WORK INSTRUCTIONS
After locating the line that contains "financement." in the material below, copy that line and each one following it, exactly, up to the last line. Pictures stay out.

——

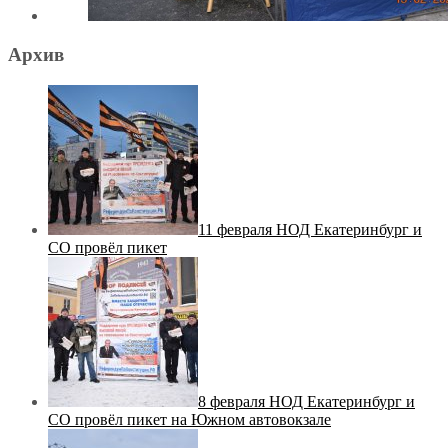
Архив
11 февраля НОД Екатеринбург и
СО провёл пикет
8 февраля НОД Екатеринбург и
СО провёл пикет на Южном автовокзале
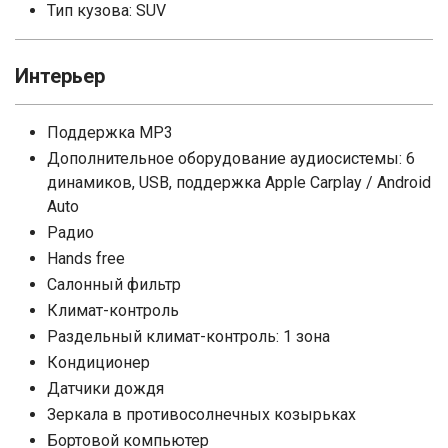
Тип кузова: SUV
Интерьер
Поддержка MP3
Дополнительное оборудование аудиосистемы: 6
динамиков, USB, поддержка Apple Carplay / Android
Auto
Радио
Hands free
Салонный фильтр
Климат-контроль
Раздельный климат-контроль: 1 зона
Кондиционер
Датчики дождя
Зеркала в противосолнечных козырьках
Бортовой компьютер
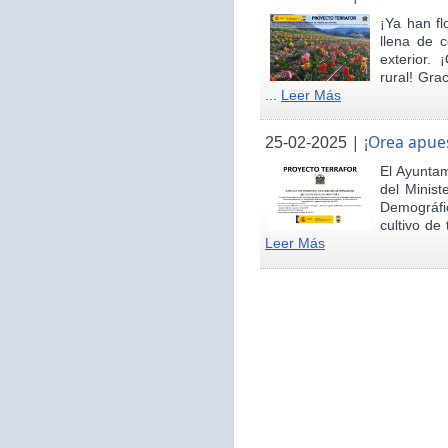
¡Ya han fl
llena de c
exterior.
rural! Gra
...
Leer Más
|
¡Orea apues
25-02-2025
El Ayunta
del Minist
Demográfi
cultivo de 
Leer Más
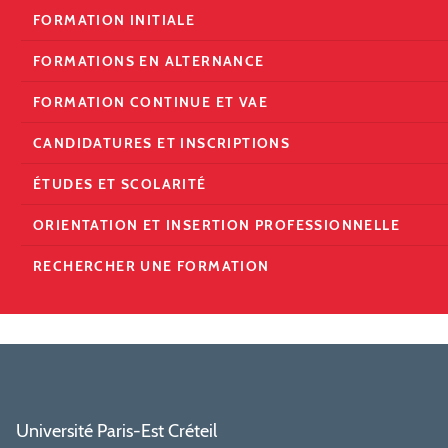
FORMATION INITIALE
FORMATIONS EN ALTERNANCE
FORMATION CONTINUE ET VAE
CANDIDATURES ET INSCRIPTIONS
ÉTUDES ET SCOLARITÉ
ORIENTATION ET INSERTION PROFESSIONNELLE
RECHERCHER UNE FORMATION
Université Paris-Est Créteil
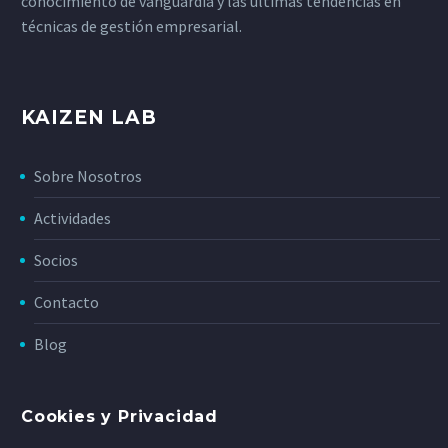
conocimiento de vanguardia y las últimas tendencias en
técnicas de gestión empresarial.
KAIZEN LAB
Sobre Nosotros
Actividades
Socios
Contacto
Blog
Cookies y Privacidad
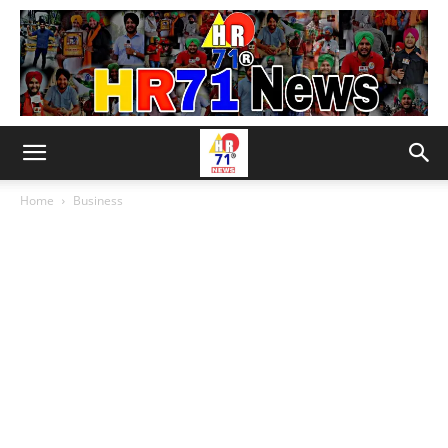
Home
Business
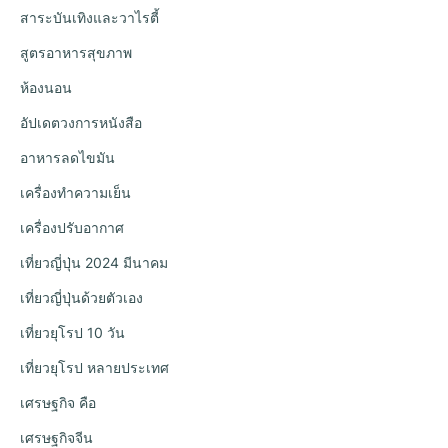
สาระบันเทิงและวาไรตี้
สูตรอาหารสุขภาพ
ห้องนอน
อัปเดตวงการหนังสือ
อาหารลดไขมัน
เครื่องทำความเย็น
เครื่องปรับอากาศ
เที่ยวญี่ปุ่น 2024 มีนาคม
เที่ยวญี่ปุ่นด้วยตัวเอง
เที่ยวยุโรป 10 วัน
เที่ยวยุโรป หลายประเทศ
เศรษฐกิจ คือ
เศรษฐกิจจีน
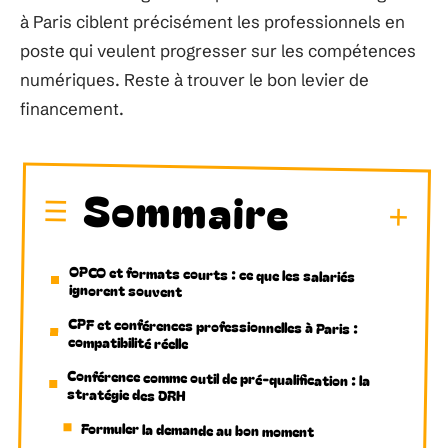
à Paris ciblent précisément les professionnels en
poste qui veulent progresser sur les compétences
numériques. Reste à trouver le bon levier de
financement.
Sommaire
OPCO et formats courts : ce que les salariés
ignorent souvent
CPF et conférences professionnelles à Paris :
compatibilité réelle
Conférence comme outil de pré-qualification : la
stratégie des DRH
Formuler la demande au bon moment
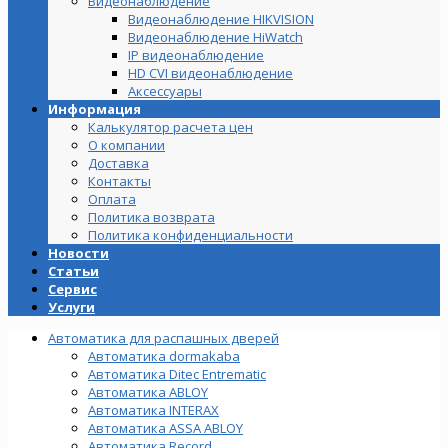
Видеонаблюдение
Видеонаблюдение HIKVISION
Видеонаблюдение HiWatch
IP видеонаблюдение
HD CVI видеонаблюдение
Аксессуары
Информация
Калькулятор расчета цен
О компании
Доставка
Контакты
Оплата
Политика возврата
Политика конфиденциальности
Новости
Статьи
Сервис
Услуги
Автоматика для распашных дверей
Автоматика dormakaba
Автоматика Ditec Entrematic
Автоматика ABLOY
Автоматика INTERAX
Автоматика ASSA ABLOY
Автоматика Record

——

WRITTEN REPLY
financement.
Sommaire
OPCO et formats courts : ce que les salariés
ignorent souvent
CPF et conférences professionnelles à Paris :
compatibilité réelle
Conférence comme outil de pré-qualification : la
stratégie des DRH
Formuler la demande au bon moment
Видеонаблюдение
Видеонаблюдение HIKVISION
Видеонаблюдение HiWatch
IP видеонаблюдение
HD CVI видеонаблюдение
Аксессуары
Информация
Калькулятор расчета цен
О компании
Доставка
Контакты
Оплата
Политика возврата
Политика конфиденциальности
Новости
Статьи
Сервис
Услуги
Автоматика для распашных дверей
Автоматика dormakaba
Автоматика Ditec Entrematic
Автоматика ABLOY
Автоматика INTERAX
Автоматика ASSA ABLOY
Автоматика Record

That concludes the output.